Las elecciones municipales de hoy son las primeras después de las mayores movilizaciones sociales desde la dictadura. Y aunque los pilares de un sistema político que no da para más siguen en pie y la oferta política cambia lentamente, las cosas no son iguales. Llevamos dos años sincerando el país que tenemos o, más bien, empezamos a verlo con otros ojos. A partir de las alamedas, nos atrevemos a cambiar la verdad. Hace dos años, el acceso a educación de calidad no era un derecho. Hoy, independiente de lo que digan las leyes, lo es.
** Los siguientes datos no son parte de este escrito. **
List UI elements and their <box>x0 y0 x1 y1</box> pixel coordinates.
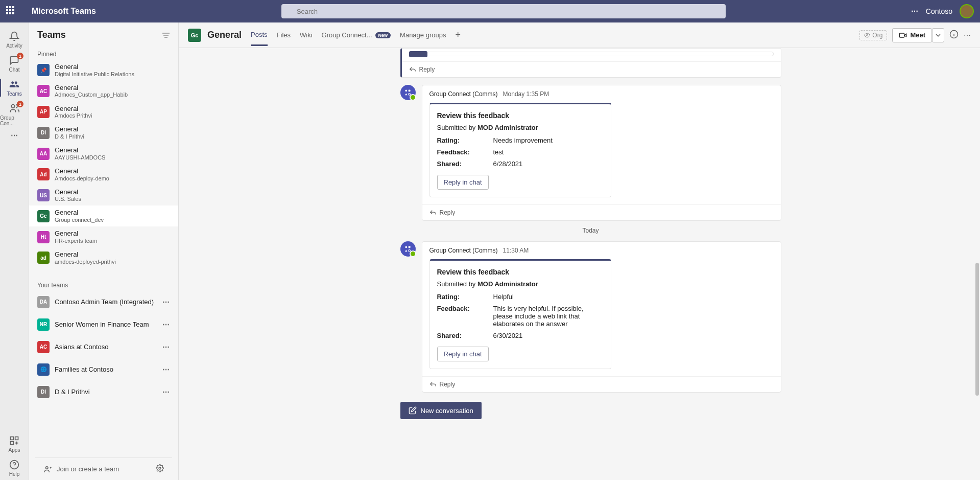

A partir de la calle, revisamos la noción de lo que es justo; es cada vez más compartida la percepción de que moralmente inaceptable que en un niño no acceda a educación o salud de calidad simplemente porque sus padres no pueden pagarlo; “las desigualdades y abusos inaceptables” se han vuelto un lugar común en el discurso de casi cualquier figura pública.

Aunque la prensa, partidos y ministros centren la atención en las derivaciones presidenciales de las municipales, el trasfondo es otro: es imposible explicar las movilizaciones en Chile sin apelar a una falla sistémica de la política. Desde 1990, Chile recuperó la democracia y el Estado de derecho, los estándares absolutos de vida aumentaron considerablemente para una enorme mayoría; la desigualdad del ingreso se mantuvo o cayó levemente y en otras dimensiones esenciales —acceso garantizado a la salud, educación, pensiones básicas, entre otras— la desigualdad de frentón cayó; hoy, atravesamos años buenos del ciclo económico con bajo desempleo.

El remezón vino de la calle a interpelar a un sistema político encapsulado, abusivo y, en definitiva, irresponsable. En lo esencial, el sistema político ha fracasado en negociar un sentido compartido de país. Como muchos, pienso que ese fracaso se origina en la incapacidad de revertir la severidad de las desigualdades sociales, la concentración del poder y la exclusión social, donde la delincuencia, la “ghettización”, los territorios tomados por el crimen organizado, el conflicto mapuche, aparecen como fallas extremas de integración. La persistencia y severidad de las desigualdades y la exclusión social erosionan la posibilidad de un interés común, falla una función central de la política, bienvenido al país de la desconfianza.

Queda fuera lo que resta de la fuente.